▸ **WORK TO COMPLETE**: Please repeat the records below exactly, from the first line through the line containing "пошкодження, знищення або втрати активів;", and nothing more.

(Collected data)

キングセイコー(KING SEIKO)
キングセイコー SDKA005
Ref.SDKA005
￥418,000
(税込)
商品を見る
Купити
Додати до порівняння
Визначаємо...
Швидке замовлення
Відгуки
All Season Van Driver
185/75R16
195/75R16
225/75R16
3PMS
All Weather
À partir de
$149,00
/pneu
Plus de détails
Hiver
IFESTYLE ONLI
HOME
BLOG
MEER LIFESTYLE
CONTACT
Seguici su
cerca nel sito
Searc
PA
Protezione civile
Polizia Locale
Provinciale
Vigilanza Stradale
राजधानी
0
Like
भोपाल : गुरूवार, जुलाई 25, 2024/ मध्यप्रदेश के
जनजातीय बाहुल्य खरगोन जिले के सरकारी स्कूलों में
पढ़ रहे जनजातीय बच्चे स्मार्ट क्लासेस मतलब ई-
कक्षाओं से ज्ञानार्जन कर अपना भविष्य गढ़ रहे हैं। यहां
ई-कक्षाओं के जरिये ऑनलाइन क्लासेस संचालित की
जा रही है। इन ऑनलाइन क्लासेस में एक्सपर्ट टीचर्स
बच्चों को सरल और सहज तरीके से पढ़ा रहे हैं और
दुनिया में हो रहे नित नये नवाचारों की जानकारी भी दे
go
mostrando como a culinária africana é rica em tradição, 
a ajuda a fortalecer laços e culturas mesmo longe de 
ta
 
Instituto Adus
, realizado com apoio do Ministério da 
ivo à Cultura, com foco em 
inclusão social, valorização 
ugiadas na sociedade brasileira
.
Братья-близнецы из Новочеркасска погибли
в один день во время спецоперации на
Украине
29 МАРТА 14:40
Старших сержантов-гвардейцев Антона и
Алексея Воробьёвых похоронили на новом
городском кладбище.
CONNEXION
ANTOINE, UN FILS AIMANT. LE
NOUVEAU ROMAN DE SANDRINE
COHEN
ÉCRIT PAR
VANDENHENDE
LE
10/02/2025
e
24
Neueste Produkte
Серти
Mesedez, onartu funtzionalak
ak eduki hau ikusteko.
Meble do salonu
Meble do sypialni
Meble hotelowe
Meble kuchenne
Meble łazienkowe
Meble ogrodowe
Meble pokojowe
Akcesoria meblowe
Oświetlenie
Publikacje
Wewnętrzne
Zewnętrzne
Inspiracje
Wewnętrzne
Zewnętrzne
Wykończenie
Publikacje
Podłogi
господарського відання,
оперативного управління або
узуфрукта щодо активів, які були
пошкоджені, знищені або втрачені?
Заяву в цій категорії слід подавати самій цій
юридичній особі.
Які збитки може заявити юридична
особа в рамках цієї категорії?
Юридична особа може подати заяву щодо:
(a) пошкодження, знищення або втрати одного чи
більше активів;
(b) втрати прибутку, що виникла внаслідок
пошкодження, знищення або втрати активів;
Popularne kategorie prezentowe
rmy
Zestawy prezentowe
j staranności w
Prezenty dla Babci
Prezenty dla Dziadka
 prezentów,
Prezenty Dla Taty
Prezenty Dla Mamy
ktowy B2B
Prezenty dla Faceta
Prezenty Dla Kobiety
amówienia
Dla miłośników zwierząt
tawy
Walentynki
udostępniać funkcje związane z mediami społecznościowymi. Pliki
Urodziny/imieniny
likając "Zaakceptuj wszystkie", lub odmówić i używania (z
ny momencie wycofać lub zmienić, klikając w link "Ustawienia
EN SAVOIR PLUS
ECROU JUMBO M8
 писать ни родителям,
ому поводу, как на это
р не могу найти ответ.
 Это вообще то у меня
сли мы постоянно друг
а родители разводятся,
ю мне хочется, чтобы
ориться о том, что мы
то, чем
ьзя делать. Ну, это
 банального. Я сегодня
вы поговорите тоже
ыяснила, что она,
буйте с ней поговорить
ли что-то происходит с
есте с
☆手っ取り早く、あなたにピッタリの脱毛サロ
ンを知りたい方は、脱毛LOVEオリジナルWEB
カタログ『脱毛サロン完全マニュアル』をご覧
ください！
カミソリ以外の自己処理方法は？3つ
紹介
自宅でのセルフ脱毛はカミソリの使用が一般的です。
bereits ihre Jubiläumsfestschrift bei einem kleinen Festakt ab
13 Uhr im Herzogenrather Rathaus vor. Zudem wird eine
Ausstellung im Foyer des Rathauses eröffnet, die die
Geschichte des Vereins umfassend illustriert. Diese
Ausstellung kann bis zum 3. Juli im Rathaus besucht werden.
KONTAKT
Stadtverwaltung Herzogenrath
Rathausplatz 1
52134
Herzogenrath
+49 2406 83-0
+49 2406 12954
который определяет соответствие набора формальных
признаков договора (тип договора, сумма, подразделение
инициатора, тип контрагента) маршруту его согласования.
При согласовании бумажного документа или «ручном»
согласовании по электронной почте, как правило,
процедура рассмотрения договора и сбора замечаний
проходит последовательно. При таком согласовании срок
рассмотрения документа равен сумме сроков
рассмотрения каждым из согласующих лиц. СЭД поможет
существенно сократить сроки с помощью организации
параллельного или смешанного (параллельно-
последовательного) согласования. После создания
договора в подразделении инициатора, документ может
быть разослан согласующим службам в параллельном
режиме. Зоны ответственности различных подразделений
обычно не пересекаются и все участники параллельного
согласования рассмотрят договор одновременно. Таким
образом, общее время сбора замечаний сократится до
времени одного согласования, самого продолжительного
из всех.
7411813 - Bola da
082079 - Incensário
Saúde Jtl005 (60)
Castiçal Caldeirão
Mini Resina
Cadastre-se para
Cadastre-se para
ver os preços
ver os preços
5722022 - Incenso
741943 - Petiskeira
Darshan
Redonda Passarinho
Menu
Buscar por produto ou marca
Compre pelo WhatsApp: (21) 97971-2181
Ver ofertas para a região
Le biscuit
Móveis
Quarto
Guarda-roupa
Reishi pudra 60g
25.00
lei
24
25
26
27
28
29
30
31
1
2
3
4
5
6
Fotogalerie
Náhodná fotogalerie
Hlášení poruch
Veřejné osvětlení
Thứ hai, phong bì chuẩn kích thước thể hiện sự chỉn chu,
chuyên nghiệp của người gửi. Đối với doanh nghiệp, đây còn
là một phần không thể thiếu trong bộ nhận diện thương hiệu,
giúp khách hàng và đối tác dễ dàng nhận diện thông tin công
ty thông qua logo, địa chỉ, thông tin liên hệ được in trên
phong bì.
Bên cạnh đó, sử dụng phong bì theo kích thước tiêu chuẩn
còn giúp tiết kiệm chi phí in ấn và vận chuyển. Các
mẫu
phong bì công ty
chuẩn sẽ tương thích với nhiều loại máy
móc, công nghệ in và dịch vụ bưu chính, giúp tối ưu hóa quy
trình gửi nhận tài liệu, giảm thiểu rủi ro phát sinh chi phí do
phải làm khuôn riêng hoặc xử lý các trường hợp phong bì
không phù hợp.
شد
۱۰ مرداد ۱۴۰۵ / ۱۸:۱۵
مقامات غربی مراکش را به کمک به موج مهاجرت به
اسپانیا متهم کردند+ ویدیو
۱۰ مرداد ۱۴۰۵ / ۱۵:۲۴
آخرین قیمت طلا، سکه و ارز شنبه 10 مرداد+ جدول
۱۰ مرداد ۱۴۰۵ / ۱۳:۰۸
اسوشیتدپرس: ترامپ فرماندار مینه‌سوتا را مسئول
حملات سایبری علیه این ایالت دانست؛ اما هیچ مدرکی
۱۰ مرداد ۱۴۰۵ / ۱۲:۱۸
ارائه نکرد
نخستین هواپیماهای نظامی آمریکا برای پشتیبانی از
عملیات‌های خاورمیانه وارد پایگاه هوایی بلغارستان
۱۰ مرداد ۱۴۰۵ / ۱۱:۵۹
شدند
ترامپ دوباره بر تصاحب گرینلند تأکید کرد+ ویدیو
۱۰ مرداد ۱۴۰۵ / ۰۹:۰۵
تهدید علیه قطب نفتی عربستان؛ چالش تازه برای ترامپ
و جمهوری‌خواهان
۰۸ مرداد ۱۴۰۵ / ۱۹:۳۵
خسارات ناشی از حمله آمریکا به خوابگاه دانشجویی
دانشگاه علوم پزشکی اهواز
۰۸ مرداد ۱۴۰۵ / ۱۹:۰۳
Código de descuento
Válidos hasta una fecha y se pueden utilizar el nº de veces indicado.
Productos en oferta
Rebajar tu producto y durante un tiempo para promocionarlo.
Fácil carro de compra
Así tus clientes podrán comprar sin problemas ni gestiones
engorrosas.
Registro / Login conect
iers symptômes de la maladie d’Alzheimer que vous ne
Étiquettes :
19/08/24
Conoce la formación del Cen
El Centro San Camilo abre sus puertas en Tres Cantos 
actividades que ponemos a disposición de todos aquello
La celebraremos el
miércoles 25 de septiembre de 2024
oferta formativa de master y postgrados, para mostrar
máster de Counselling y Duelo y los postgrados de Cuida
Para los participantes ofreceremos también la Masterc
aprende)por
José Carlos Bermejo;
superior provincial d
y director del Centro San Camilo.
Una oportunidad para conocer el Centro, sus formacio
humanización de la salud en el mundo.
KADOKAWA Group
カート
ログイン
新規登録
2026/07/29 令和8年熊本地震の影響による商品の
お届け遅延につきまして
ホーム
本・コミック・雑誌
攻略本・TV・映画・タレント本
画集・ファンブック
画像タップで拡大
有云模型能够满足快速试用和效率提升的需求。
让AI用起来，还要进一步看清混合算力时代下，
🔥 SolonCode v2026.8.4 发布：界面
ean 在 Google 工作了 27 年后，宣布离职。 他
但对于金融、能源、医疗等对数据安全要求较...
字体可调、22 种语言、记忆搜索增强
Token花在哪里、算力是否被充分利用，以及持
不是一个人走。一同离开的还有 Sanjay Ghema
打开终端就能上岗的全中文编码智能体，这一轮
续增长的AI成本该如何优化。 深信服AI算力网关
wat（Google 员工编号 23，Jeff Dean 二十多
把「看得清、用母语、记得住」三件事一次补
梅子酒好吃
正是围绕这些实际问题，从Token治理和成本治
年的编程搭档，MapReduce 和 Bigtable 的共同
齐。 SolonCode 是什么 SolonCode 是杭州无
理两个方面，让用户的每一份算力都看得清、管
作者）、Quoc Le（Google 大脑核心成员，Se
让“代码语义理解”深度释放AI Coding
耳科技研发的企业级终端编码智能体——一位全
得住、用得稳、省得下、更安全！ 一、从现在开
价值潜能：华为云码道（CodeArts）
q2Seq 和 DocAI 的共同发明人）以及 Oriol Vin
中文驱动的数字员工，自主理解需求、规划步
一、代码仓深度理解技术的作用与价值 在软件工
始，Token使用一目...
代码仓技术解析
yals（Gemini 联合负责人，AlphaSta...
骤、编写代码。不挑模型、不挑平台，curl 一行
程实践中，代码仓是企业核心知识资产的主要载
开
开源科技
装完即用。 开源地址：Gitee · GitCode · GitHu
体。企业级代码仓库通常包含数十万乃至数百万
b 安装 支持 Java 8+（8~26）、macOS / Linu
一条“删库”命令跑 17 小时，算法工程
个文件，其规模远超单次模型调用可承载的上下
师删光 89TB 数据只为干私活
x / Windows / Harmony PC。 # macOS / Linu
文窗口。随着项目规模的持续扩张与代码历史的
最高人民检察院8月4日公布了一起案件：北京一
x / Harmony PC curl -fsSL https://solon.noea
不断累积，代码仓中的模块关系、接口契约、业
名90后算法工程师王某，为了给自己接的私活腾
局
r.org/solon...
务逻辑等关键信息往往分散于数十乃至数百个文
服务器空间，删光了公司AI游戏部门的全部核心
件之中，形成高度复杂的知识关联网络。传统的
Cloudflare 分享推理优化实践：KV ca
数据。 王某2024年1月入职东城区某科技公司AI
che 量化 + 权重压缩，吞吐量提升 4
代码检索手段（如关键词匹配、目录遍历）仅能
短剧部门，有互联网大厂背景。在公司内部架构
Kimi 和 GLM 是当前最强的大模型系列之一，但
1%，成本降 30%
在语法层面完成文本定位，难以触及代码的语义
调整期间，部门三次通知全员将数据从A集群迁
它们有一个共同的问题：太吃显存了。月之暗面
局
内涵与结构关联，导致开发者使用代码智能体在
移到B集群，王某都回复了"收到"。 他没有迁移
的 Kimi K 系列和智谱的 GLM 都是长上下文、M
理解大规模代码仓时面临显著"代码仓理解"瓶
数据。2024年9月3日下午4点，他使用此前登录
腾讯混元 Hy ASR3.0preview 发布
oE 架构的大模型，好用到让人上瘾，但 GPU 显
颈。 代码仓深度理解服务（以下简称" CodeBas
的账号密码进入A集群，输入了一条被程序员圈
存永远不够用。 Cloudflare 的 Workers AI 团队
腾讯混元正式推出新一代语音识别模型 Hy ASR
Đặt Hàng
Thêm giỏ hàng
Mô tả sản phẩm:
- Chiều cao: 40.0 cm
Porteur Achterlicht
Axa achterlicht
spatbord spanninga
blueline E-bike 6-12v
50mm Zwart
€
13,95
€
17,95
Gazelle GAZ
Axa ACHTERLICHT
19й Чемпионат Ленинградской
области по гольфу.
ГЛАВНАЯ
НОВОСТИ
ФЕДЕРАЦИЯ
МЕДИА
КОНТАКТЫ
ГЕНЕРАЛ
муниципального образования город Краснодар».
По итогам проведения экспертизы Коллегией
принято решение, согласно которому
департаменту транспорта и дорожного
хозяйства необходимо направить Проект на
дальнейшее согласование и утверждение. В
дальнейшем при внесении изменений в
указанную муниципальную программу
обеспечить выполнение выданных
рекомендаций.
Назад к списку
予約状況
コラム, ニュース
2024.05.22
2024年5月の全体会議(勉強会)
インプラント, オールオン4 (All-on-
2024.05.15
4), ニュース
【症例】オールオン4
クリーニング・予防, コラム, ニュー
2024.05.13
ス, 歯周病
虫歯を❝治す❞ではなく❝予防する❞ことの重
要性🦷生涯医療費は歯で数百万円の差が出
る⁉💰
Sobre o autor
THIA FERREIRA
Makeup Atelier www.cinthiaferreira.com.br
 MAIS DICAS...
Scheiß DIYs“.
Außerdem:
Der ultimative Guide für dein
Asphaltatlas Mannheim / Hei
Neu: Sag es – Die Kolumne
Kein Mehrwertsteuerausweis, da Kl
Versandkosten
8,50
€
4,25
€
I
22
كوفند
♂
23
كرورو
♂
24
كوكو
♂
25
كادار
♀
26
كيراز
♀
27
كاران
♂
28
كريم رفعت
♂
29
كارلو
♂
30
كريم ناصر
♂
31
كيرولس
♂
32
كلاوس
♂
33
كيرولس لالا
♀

▸ **ANSWER BOX**:
キングセイコー(KING SEIKO)
キングセイコー SDKA005
Ref.SDKA005
￥418,000
(税込)
商品を見る
Купити
Додати до порівняння
Визначаємо...
Швидке замовлення
Відгуки
All Season Van Driver
185/75R16
195/75R16
225/75R16
3PMS
All Weather
À partir de
$149,00
/pneu
Plus de détails
Hiver
IFESTYLE ONLI
HOME
BLOG
MEER LIFESTYLE
CONTACT
Seguici su
cerca nel sito
Searc
PA
Protezione civile
Polizia Locale
Provinciale
Vigilanza Stradale
राजधानी
0
Like
भोपाल : गुरूवार, जुलाई 25, 2024/ मध्यप्रदेश के
जनजातीय बाहुल्य खरगोन जिले के सरकारी स्कूलों में
पढ़ रहे जनजातीय बच्चे स्मार्ट क्लासेस मतलब ई-
कक्षाओं से ज्ञानार्जन कर अपना भविष्य गढ़ रहे हैं। यहां
ई-कक्षाओं के जरिये ऑनलाइन क्लासेस संचालित की
जा रही है। इन ऑनलाइन क्लासेस में एक्सपर्ट टीचर्स
बच्चों को सरल और सहज तरीके से पढ़ा रहे हैं और
दुनिया में हो रहे नित नये नवाचारों की जानकारी भी दे
go
mostrando como a culinária africana é rica em tradição, 
a ajuda a fortalecer laços e culturas mesmo longe de 
ta
 
Instituto Adus
, realizado com apoio do Ministério da 
ivo à Cultura, com foco em 
inclusão social, valorização 
ugiadas na sociedade brasileira
.
Братья-близнецы из Новочеркасска погибли
в один день во время спецоперации на
Украине
29 МАРТА 14:40
Старших сержантов-гвардейцев Антона и
Алексея Воробьёвых похоронили на новом
городском кладбище.
CONNEXION
ANTOINE, UN FILS AIMANT. LE
NOUVEAU ROMAN DE SANDRINE
COHEN
ÉCRIT PAR
VANDENHENDE
LE
10/02/2025
e
24
Neueste Produkte
Серти
Mesedez, onartu funtzionalak
ak eduki hau ikusteko.
Meble do salonu
Meble do sypialni
Meble hotelowe
Meble kuchenne
Meble łazienkowe
Meble ogrodowe
Meble pokojowe
Akcesoria meblowe
Oświetlenie
Publikacje
Wewnętrzne
Zewnętrzne
Inspiracje
Wewnętrzne
Zewnętrzne
Wykończenie
Publikacje
Podłogi
господарського відання,
оперативного управління або
узуфрукта щодо активів, які були
пошкоджені, знищені або втрачені?
Заяву в цій категорії слід подавати самій цій
юридичній особі.
Які збитки може заявити юридична
особа в рамках цієї категорії?
Юридична особа може подати заяву щодо:
(a) пошкодження, знищення або втрати одного чи
більше активів;
(b) втрати прибутку, що виникла внаслідок
пошкодження, знищення або втрати активів;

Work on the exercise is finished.